REVIEW: Dr. Jane Greer — Am I Lying to Myself? (BOOK)
As Dr. Jane Greer brilliantly demonstrates in her new book, taking responsibility for one’s self is almost something of a personal art. It requires a thorough introspection of one’s self, in the process potentially facing challenging themes and memories that have led one to a state of cursed ‘Denial’. In Am I Lying to Myself?, Dr. Greer knows how to effectively manipulate her presentational style to appeal to the widest possible audience.
ABOUT THE AUTHOR: https://www.linkedin.com/in/dr-jane-greer-752a05b
She maintains an interesting balance between the out-and-out sentimental, juxtaposed with personal stories about anonymous clients seen through the lens of an experienced, professional therapist. “For most people, (Denial) has long been a part of their conversations with family and friends as they deal with other people’s (Denials),” Dr. Greer writes. “When you are up against someone else’s Denial, it can be confounding to grasp how they can cling to their beliefs even in the face of the facts that refute them. It can be equally as insurmountable for you to recognize your own Denial.

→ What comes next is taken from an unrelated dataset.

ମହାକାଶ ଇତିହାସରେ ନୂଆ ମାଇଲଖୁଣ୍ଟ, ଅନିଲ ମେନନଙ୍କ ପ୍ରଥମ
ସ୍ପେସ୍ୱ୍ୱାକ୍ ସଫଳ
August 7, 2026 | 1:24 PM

So often it is that stubborn voice of Denial that prevents people from finding a way out of their unhappiness. How many times have my patients sat across from me after their Denial was finally recognized, asking, ‘how did I miss the signs?’ I will help you reach that point, too. I will show you how to squelch the tendency to let Denial rule your life by answering the important question ‘AM I LYING TO MYSELF?’ Remember when George Costanza famously said to his good friend on the hit sitcom Seinfeld, ‘Jerry, just remember, it’s not a lie if you believe it’? Well, I am here to tell you that is not true.”
Greer is not only able to highlight how Denial can play a pivotal role in short-term gain and long-term loss generally. She’s also able to delve into painful specifics related to this ideological presentation. “So often we find ourselves having to deal with family and friends — be it on holidays, birthdays, special occasions, or during simple visits — and realize we have a completely different set of beliefs from them,” she states. “Whether they are about religion, politics, or something else, not only can those differences ruin the occasion; they can threaten to compromise the relationship itself. It used to be that whom you voted for or what causes you supported remained private if you wanted them to.

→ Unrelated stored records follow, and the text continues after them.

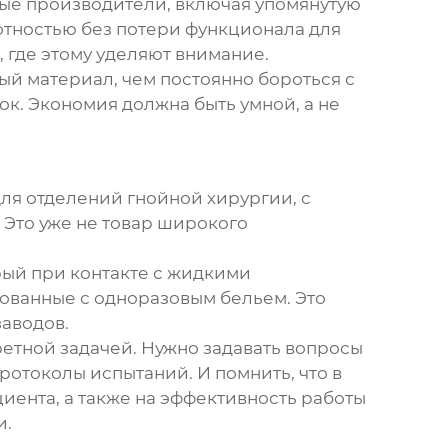
рые производители, включая упомянутую
тностью без потери функционала для
, где этому уделяют внимание.
ый материал, чем постоянно бороться с
к. Экономия должна быть умной, а не
ля отделений гнойной хирургии, с
Это уже не товар широкого
рый при контакте с жидкими
ованные с одноразовым бельем. Это
заводов.
ретной задачей. Нужно задавать вопросы
протоколы испытаний. И помнить, что в
циента, а также на эффективность работы
и.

But now more than ever it has become everyone’s business as simple, everyday choices can make a political statement…How is it that people ignore what they know? Whether it is that their brother does drugs, or their mother drinks too much, they keep approaching the situation as though that is not an established fact.

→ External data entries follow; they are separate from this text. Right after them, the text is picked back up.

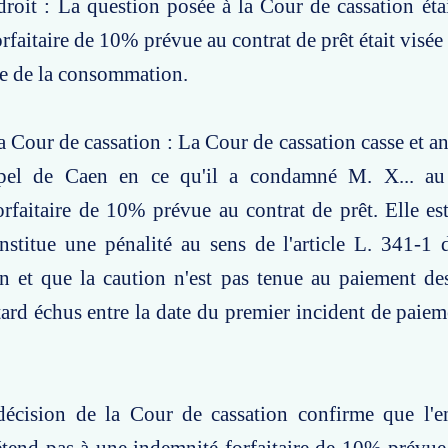
roit : La question posée à la Cour de cassation étai
rfaitaire de 10% prévue au contrat de prêt était visée p
e de la consommation.
a Cour de cassation : La Cour de cassation casse et an
ppel de Caen en ce qu'il a condamné M. X... au
orfaitaire de 10% prévue au contrat de prêt. Elle es
nstitue une pénalité au sens de l'article L. 341-1
 et que la caution n'est pas tenue au paiement des
etard échus entre la date du premier incident de paiem
.
décision de la Cour de cassation confirme que l'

People ignore the obvious, sweeping things under the rug, to avoid unpleasantness and push away the facts that are staring them in the face. You may face denial from others, when a friend or family member pretends they have not done something wrong, or failed to do what they said they would…You will learn how to ‘see the light’ yourself, rather than continually trying to enlighten the other person, which is as futile as yelling in an empty forest, hoping someone will hear you.”